If you think it’s an exaggeration, it’s not. Nationwide, nearly 22,000 people have died while stuck on Medicaid waiting lists for needed services in expansion states since the expansion took effect, while able-bodied adults jump to the front of the line. It hurts even more when considering some of the people who cut the line didn’t even need the insurance in the first place.

As the July budget deadline approaches, North Carolina shouldn’t rush to get a deal and allow Medicaid expansion to be quietly tucked into a budget agreement. The stakes are too high, despite any pressure from the governor, who has been pushing Medicaid expansion since he took office in January 2017.

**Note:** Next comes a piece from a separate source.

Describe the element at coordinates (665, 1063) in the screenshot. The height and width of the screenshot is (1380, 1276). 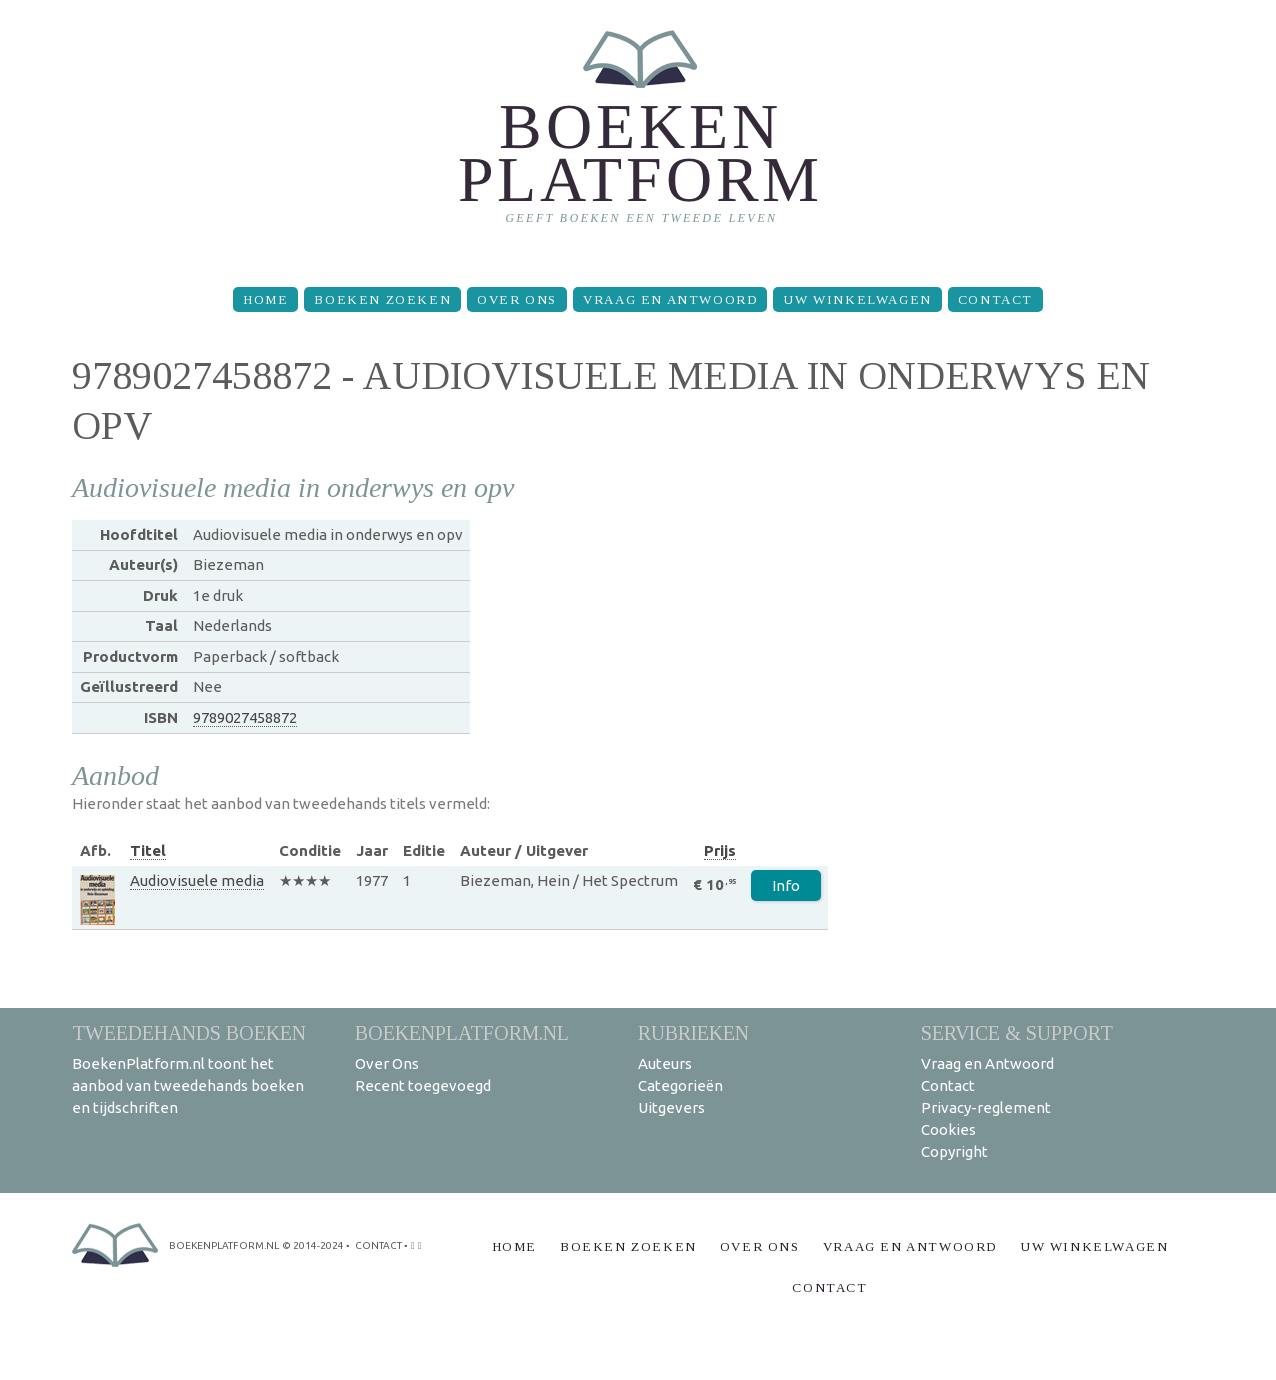
I see `Auteurs` at that location.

Gov. Roy Cooper was asked earlier this year if he would veto a budget without Medicaid expansion. He didn’t directly answer, although he has pulled that stunt before. “Getting more health care coverage to people in North Carolina is certainly a priority. Medicaid expansion is the best way to do that,” Cooper said. “Everything is on the table this budget session.”

For the thousands of North Carolina families who like their insurance, and those who are praying to move up the existing waiting list for Medicaid, let’s hope that’s not true.